Тяжело и тоже непрочно распрямилась Матрена Власьевна, чувствуя, как свело поясницу, прошило, будто иглами; бледно-бескровные губы ее, стянутые, будто судорогой, шептали беззвучно: «Господь с тобой! Господь с тобой, Катьша…»
ГЛАВА ВТОРАЯ
Старожилы-москвичи не помнили, чтоб так лютовала зима, как первая военная. Сначала она, словно бы за какие-то предшествующие свои сроки недобрав и недодав по неведомым причинам, скопив силу, обрушилась на город снегами, выстелила пухом улицы чуть ли не по пояс, после же, будто злясь, бедуя на себя за такую щедрость, задышала северным ветром, сковала метровым льдом Москву-реку, застудила дома, улицы с горами-наметами у тротуаров.
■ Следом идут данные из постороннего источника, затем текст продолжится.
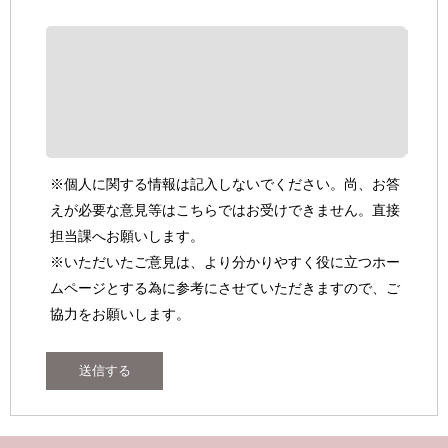
※個人に関する情報は記入しないでください。尚、お答
えが必要な意見等はこちらではお受けできません。直接
担当課へお願いします。
※いただいたご意見は、より分かりやすく役に立つホー
ムページとする為に参考にさせていただきますので、ご
協力をお願いします。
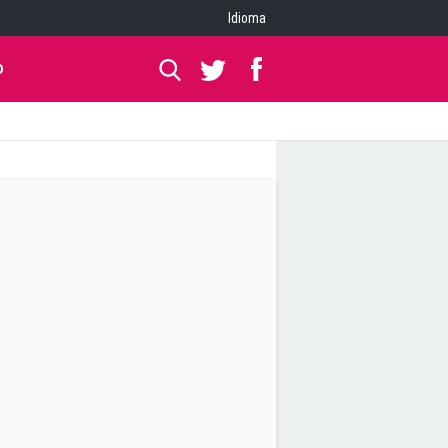
Idioma
O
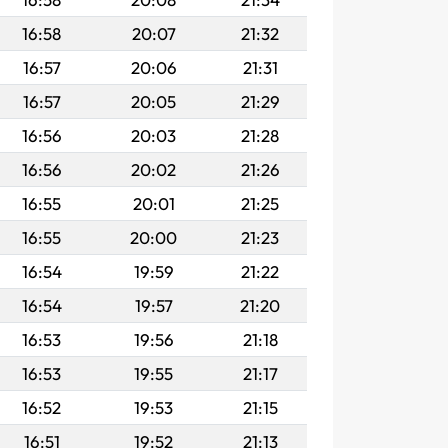
16:58
20:07
21:32
16:57
20:06
21:31
16:57
20:05
21:29
16:56
20:03
21:28
16:56
20:02
21:26
16:55
20:01
21:25
16:55
20:00
21:23
16:54
19:59
21:22
16:54
19:57
21:20
16:53
19:56
21:18
16:53
19:55
21:17
16:52
19:53
21:15
16:51
19:52
21:13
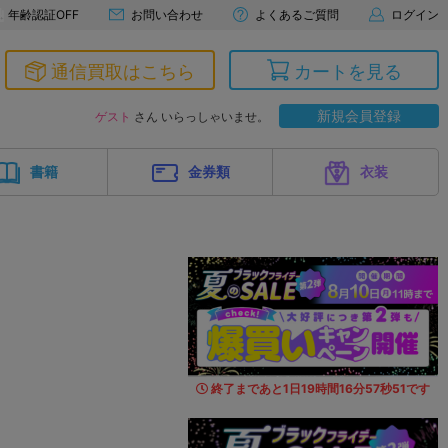
年齢認証OFF
お問い合わせ
よくあるご質問
ログイン
通信買取はこちら
カートを見る
新規会員登録
ゲスト
さん いらっしゃいませ。
書籍
金券類
衣装
終了まであと
1
日
19
時間
16
分
56
秒
3
5
です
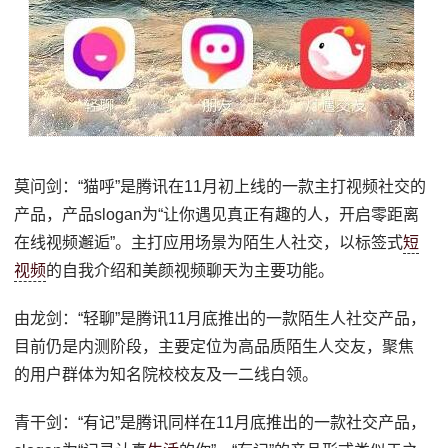
莫问剑：“猫呼”是腾讯在11月初上线的一款主打视频社交的
产品，产品slogan为“让你遇见真正有趣的人，开启零距离
在线视频邂逅”。主打应用场景为陌生人社交，以标签式
短
视频
的自我介绍和美颜视频聊天为主要功能。
由龙剑：“轻聊”是腾讯11月底推出的一款陌生人社交产品，
目前仍是内测阶段，主要定位为高品质陌生人交友，聚焦
的用户群体为知名院校校友及一二线白领。
青干剑：“有记”是腾讯同样在11月底推出的一款社交产品，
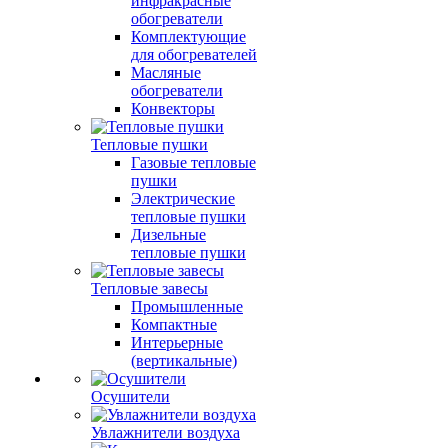
инфракрасные
обогреватели
Комплектующие
для обогревателей
Масляные
обогреватели
Конвекторы
Тепловые пушки
Газовые тепловые
пушки
Электрические
тепловые пушки
Дизельные
тепловые пушки
Тепловые завесы
Промышленные
Компактные
Интерьерные
(вертикальные)
Осушители
Увлажнители воздуха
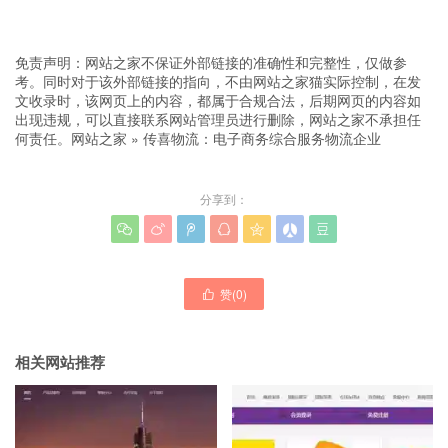
免责声明：网站之家不保证外部链接的准确性和完整性，仅做参
考。同时对于该外部链接的指向，不由网站之家猫实际控制，在发
文收录时，该网页上的内容，都属于合规合法，后期网页的内容如
出现违规，可以直接联系网站管理员进行删除，网站之家不承担任
何责任。
网站之家
»
传喜物流：电子商务综合服务物流企业
分享到：







赞(
0
)

相关网站推荐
Должно быть, не только из-за военной поры, близости фронта, передовой, частичной эвакуации московских заводов, фабрик вместе с людьми, но и из-за прочно и неотступно стоявших холодов улицы столицы казались пустынными, заброшенными: редко встречались горожане, закутанные в разные одежки, пробегали по улице недолго, юркали в подъезды домов, в вестибюли метро. Троллейбусы и трамваи ходили с большими перерывами, а когда репродукторы в промороженном воздухе объявляли: «Граждане, воздушная тревога, воздушная тревога… Всем в укрытья!» — жизнь и вовсе замирала, вмиг опустевали где попало стоявшие троллейбусы и трамваи, а после беспорядочно сброшенных бомб, рвавших контактные провода, взметывавших над землей покореженные трамвайные рельсы, движенье стопорилось надолго. Лишь дежурные команды МПВО были всегда наготове — убирали завалы, тушили пожары, нейтрализовали «зажигалки», засыпая их песком; без устали и перерыва патрулировали улицы воинские наряды — в полушубках, ушанках, валенках, с винтовками, — строго проверяли документы, пропуска у бойцов и командиров, подозрительных задерживали, отправляли в комендатуру. Замороженные, в инее, многоэтажные дома казались невысокими, придавленными к земле; от заклеенных косыми бумажными крестами окон, на отдалении чудившихся глазами с бельмами, веяло тоскливым ощущением пустоты, покинутости. Крыши больших домов щетинились стволами зениток, пулеметов; каменные надолбы, противотанковые ежи — сваренные автогеном куски рельсов — преграждали в несколько рядов улицы у Дорогомиловской заставы, Можайку, Волоколамку, Ленинградское шоссе; в смерзлой земле по берегу речного канала стояли зарытые в глубокие окопы зенитки и противотанковые пушки — они еще словно бы замерли в ожидании немецких танковых армад с Крюковского рубежа, хотя наступательный вал наших войск сбил, отбросил фашистов за Клин, за Ямугу.